Land access guarantees and repatriation assurances will provide the certainty international investors need to commit significant resources to Nepal’s green hydrogen sector.
Accessing International Climate Finance
International funding sources like the Climate Investment Fund and Green Climate Fund offer crucial financing opportunities for developing countries pursuing clean energy transitions. Despite the technical and administrative expertise required for accessing these funds, the potential returns justify the investment in building this capacity.
Nepal should prioritize developing the institutional capabilities necessary to successfully compete for international climate finance.
Establishing Dedicated Research Funding
A government-established pool fund with seed money from annual budgets, supplemented by contributions from development partners, NGOs, and private sector entities, could accelerate green hydrogen research and development. This dedicated funding would support technology adaptation, efficiency improvements, and commercialization efforts specifically tailored to Nepali conditions.
Creating Institutional Leadership
Perhaps most critically, Nepal needs a dedicated institutional mechanism—whether a government agency, semi-government entity, or public-private partnership—to lead regulation, coordination, investment mobilization, and policy support. This institution would provide the sustained leadership necessary for long-term sector development.
Launching Strategic Pilot Projects
Pilot projects offer multiple benefits: establishing baselines for further development, providing training and capacity building opportunities, enabling technology testing and innovation, ensuring sustainability demonstrations, and building public awareness and support.
Strategic pilot projects should focus on sectors where green hydrogen offers the greatest comparative advantage, such as fertilizer production or heavy transportation.
The Time for Action Is Now
Nepal stands at a pivotal moment in its energy history. Green hydrogen offers a transformative pathway to reduce fossil fuel dependence, achieve net-zero emissions goals, enhance energy security, and stimulate economic growth. The convergence of abundant water resources, expanding hydropower capacity, seasonal electricity surplus, and emerging policy support creates unprecedented opportunity.
However, opportunity without action remains merely potential. The challenges are real and substantial—high costs, infrastructure gaps, regulatory needs, and safety concerns require serious attention and sustained commitment.
The progress at policy and provincial levels demonstrates growing momentum, but translating this momentum into tangible results requires coordinated action across government, private sector, and international partners.
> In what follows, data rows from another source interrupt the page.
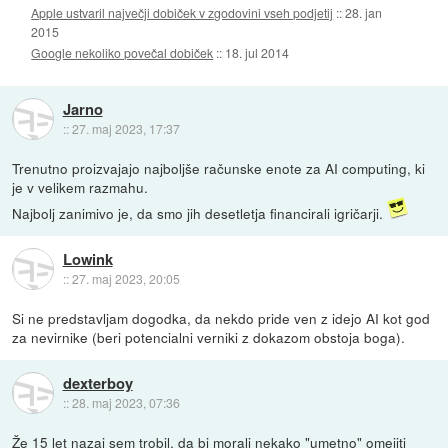
Apple ustvaril največji dobiček v zgodovini vseh podjetij
::
28. jan
2015
Google nekoliko povečal dobiček
::
18. jul 2014
Jarno
::
27. maj 2023, 17:37
Trenutno proizvajajo najboljše računske enote za AI computing, ki
je v velikem razmahu.
Najbolj zanimivo je, da smo jih desetletja financirali igričarji.
Lowink
::
27. maj 2023, 20:05
Si ne predstavljam dogodka, da nekdo pride ven z idejo AI kot god
za nevirnike (beri potencialni verniki z dokazom obstoja boga).
dexterboy
::
28. maj 2023, 07:36
Že 15 let nazaj sem trobil, da bi morali nekako "umetno" omejiti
Regional competitors are not waiting. India, China, and other neighbors are advancing their green hydrogen capabilities rapidly. Nepal’s window for establishing regional leadership is narrowing.
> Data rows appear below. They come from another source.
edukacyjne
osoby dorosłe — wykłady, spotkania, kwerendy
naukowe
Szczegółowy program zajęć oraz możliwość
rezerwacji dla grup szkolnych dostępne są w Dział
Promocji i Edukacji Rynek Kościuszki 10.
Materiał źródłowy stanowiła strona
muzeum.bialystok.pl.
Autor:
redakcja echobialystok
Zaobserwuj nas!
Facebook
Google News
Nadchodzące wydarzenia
By implementing effective legal frameworks, incentivizing strategic investment, securing international funding, and establishing dedicated institutions, Nepal can harness its natural advantages to become a regional green hydrogen pioneer.
The question isn’t whether green hydrogen will reshape the global energy landscape—it’s whether Nepal will lead this transformation or follow from behind. With its abundant water resources, expanding renewable energy capacity, and growing policy commitment, Nepal has the foundation for energy leadership.
The time for incremental steps has passed. Nepal’s green hydrogen future demands bold vision, strategic investment, and unwavering commitment to sustainable development. The choices made today will determine whether future generations inherit energy independence and environmental sustainability or continued dependence and climate vulnerability.
Nepal’s green hydrogen revolution begins now. The only question remaining is: will we seize this moment or let it pass?